De indieners constateren dat in de varkens- en pluimveehouderij relatief meer rechten
(gemiddeld 13–18%) worden verhandeld dan in de melkveehouderij (gemiddeld 3%), omdat
de fluctuaties van mestproductie op bedrijfsniveau over de jaren heen groter zijn
in verband met het verschillend uitkomen van oplegrondes en de daarmee samenhangende
leegstand. Het is voor bedrijven die in bepaalde jaren rechten over hebben niet aantrekkelijk
om deze te verleasen als ze dan een deel van de rechten in moeten leveren. Ze hebben
deze rechten immers nodig voor de jaren waarin de mestproductie aan de top zit. Daartegenover
zijn er verschillende bedrijven, waaronder die van jonge ondernemers, die voor meer
dan de helft juist afhankelijk zijn van lease. Het betekent dat afroming met name
in deze sectoren een grote impact heeft op de bedrijfsvoering. En dat in een tijd
waarin ook investeringen gevraagd worden in een dierwaardige veehouderij.
De indieners constateren verder dat met name de melkveehouderij geconfronteerd wordt
met moeilijk afzetbare mest en hoge mestafzetkosten. Zij hebben begrepen dat ook buiten
de opkoopregelingen om ondernemers kiezen voor het stoppen van hun bedrijf. Verder
zal de mestproblematiek gevolgen hebben voor het aantal koeien dat aangehouden wordt.

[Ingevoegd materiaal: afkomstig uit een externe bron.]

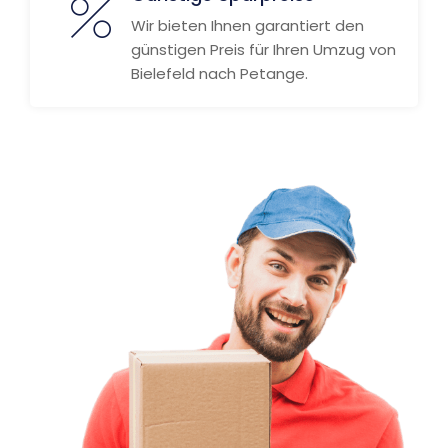
Wir bieten Ihnen garantiert den
günstigen Preis für Ihren Umzug von
Bielefeld nach Petange.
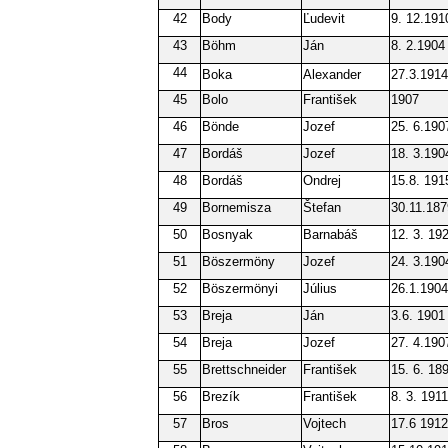
42
Body
Ľudevit
9. 12.191
43
Böhm
Ján
8. 2.1904
44
Boka
Alexander
27.3.1914
45
Bolo
František
1907
46
Bönde
Jozef
25. 6.190
47
Bordáš
Jozef
18. 3.190
48
Bordáš
Ondrej
15.8. 191
49
Bornemisza
Štefan
30.11.187
50
Bosnyak
Barnabáš
12. 3. 19
51
Böszermöny
Jozef
24. 3.190
52
Böszermönyi
Július
26.1.1904
53
Breja
Ján
3.6. 1901
54
Breja
Jozef
27. 4.190
55
Brettschneider
František
15. 6. 18
56
Brezík
František
8. 3. 1911
57
Bros
Vojtech
17.6 1912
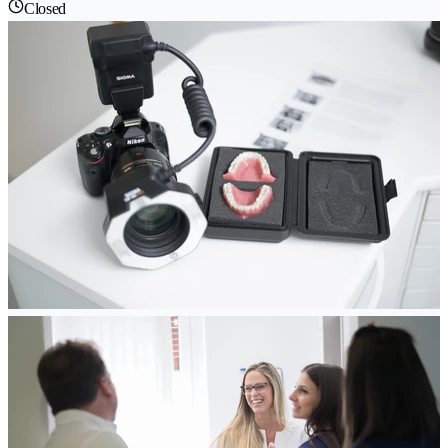
Closed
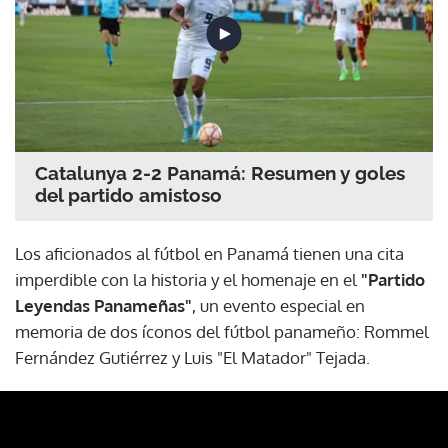
Catalunya 2-2 Panamá: Resumen y goles
del partido amistoso
Los aficionados al fútbol en Panamá tienen una cita
imperdible con la historia y el homenaje en el
"Partido
Leyendas Panameñas"
, un evento especial en
memoria de dos íconos del fútbol panameño: Rommel
Fernández Gutiérrez y Luis "El Matador" Tejada.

Zij verwachten dat sprake zal zijn van een autonome daling van de mestproductie in
de melkveehouderij. Hier is in het voorstel van de regering voor een beperkte verlaging
van het sectorplafond voor de melkveehouderij geen rekening mee gehouden. Daarbij
komt dat de regering de opbrengst van de deelnemers aan de Lbv+-regeling die zich
na de peildatum (augustus 2024) hebben ingeschreven of inschrijven nog heeft meegerekend.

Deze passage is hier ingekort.